The model-based approach that we have adopted for data analysis has several advantages over standard statistical methods, yielding more powerful analyses based on more realistic assumptions. In particular, it accounts for unobserved but important events (e.g. the time at which a patient becomes colonized), and attempts to estimate these events and their uncertainty. It also is based upon biologically meaningful assumptions regarding transmission, addressing both environmental sources and patient-to-patient transfer.

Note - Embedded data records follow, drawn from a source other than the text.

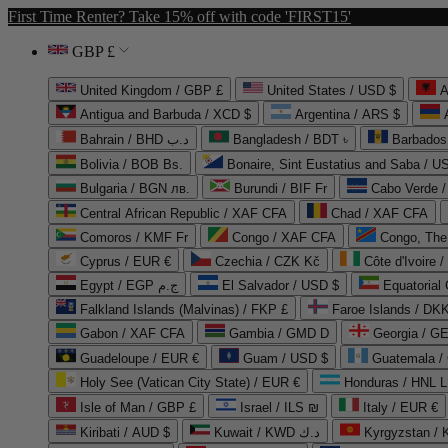
First Time Renter? Take 15% off with code 'FIRST15'
GBP £
United Kingdom / GBP £
United States / USD $
A
Antigua and Barbuda / XCD $
Argentina / ARS $
Bahrain / BHD د.ب
Bangladesh / BDT ৳
Barbados
Bolivia / BOB Bs.
Bonaire, Sint Eustatius and Saba / U
Bulgaria / BGN лв.
Burundi / BIF Fr
Cabo Verde 
Central African Republic / XAF CFA
Chad / XAF CFA
Comoros / KMF Fr
Congo / XAF CFA
Congo, The 
Cyprus / EUR €
Czechia / CZK Kč
Côte d'Ivoire 
Egypt / EGP ج.م
El Salvador / USD $
Equatorial
Falkland Islands (Malvinas) / FKP £
Faroe Islands / DKK
Gabon / XAF CFA
Gambia / GMD D
Georgia / G
Guadeloupe / EUR €
Guam / USD $
Guatemala /
Holy See (Vatican City State) / EUR €
Honduras / HNL L
Isle of Man / GBP £
Israel / ILS ₪
Italy / EUR €
Kiribati / AUD $
Kuwait / KWD د.ك
Kyrgyzstan /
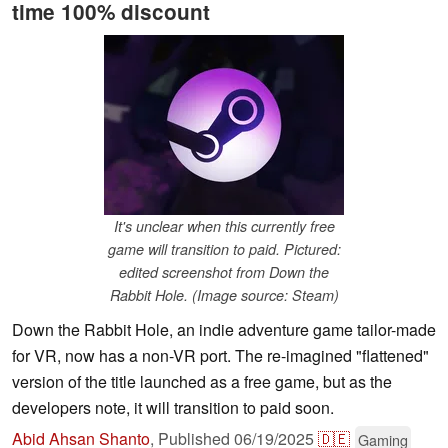
time 100% discount
It's unclear when this currently free
game will transition to paid. Pictured:
edited screenshot from Down the
Rabbit Hole. (Image source: Steam)
Down the Rabbit Hole, an indie adventure game tailor-made
for VR, now has a non-VR port. The re-imagined "flattened"
version of the title launched as a free game, but as the
developers note, it will transition to paid soon.
Abid Ahsan Shanto
,
Published
06/19/2025
🇩🇪
Gaming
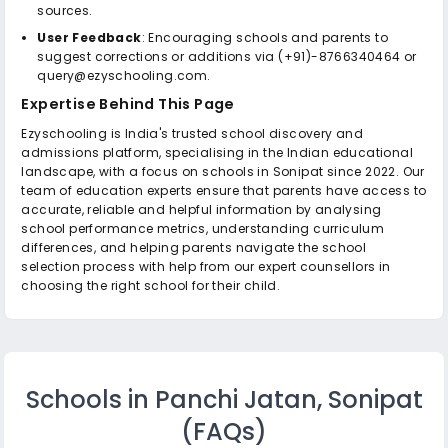
sources.
User Feedback
: Encouraging schools and parents to
suggest corrections or additions via (+91)-8766340464 or
query@ezyschooling.com.
Expertise Behind This Page
Ezyschooling is India's trusted school discovery and
admissions platform, specialising in the Indian educational
landscape, with a focus on schools in Sonipat since 2022. Our
team of education experts ensure that parents have access to
accurate, reliable and helpful information by analysing
school performance metrics, understanding curriculum
differences, and helping parents navigate the school
selection process with help from our expert counsellors in
choosing the right school for their child.
Schools in Panchi Jatan, Sonipat
(FAQs)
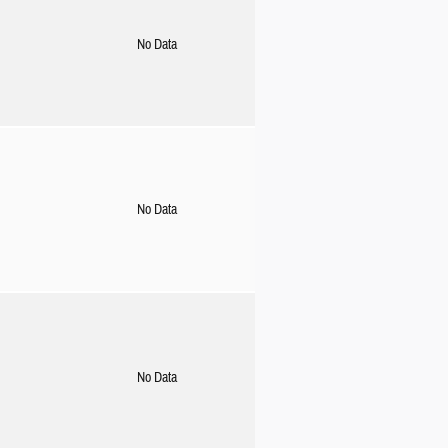
No Data
No Data
No Data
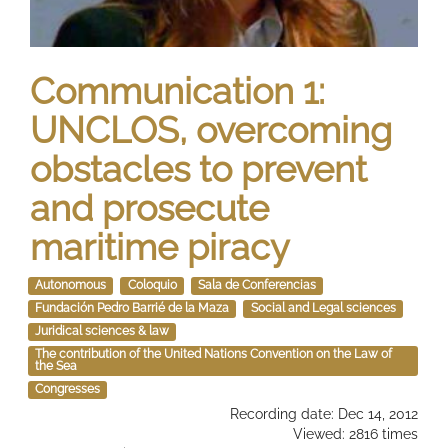
Communication 1:
UNCLOS, overcoming
obstacles to prevent
and prosecute
maritime piracy
Autonomous
Coloquio
Sala de Conferencias
Fundación Pedro Barrié de la Maza
Social and Legal sciences
Juridical sciences & law
The contribution of the United Nations Convention on the Law of
the Sea
Congresses
Recording date: Dec 14, 2012
Viewed: 2816 times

In summary, we have used a stochastic model to estimate the importance of undetected MRSA carriage and the impact of gown and glove precautions on MRSA transmission from 11-ICU years of active MRSA surveillance data. Such isolation precautions are the foundation of infection control guidelines for MRSA control. Nevertheless, there are concerns that isolation techniques may reduce the quality of patient care and incur risks related to inattention [11–13]. Thus, quantifying the beneficial effects and understanding the types of hospital wards in which such measures are likely to be insufficient is a critical part of weighing the need for additional or alternative measures. This work shows that even with conventional MRSA detection technology and weekly screening, a very large proportion of the total patient MRSA reservoir can be detected. It also suggests that barrier precautions may afford substantial benefit in medical and possibly specialty surgical ICUs, but that barriers to its effectiveness may need further study. The large uncertainty in effectiveness estimates, however, illustrate the limitations of routine surveillance data and highlight the need for well-designed prospective intervention studies to evaluate such interventions with greater precision.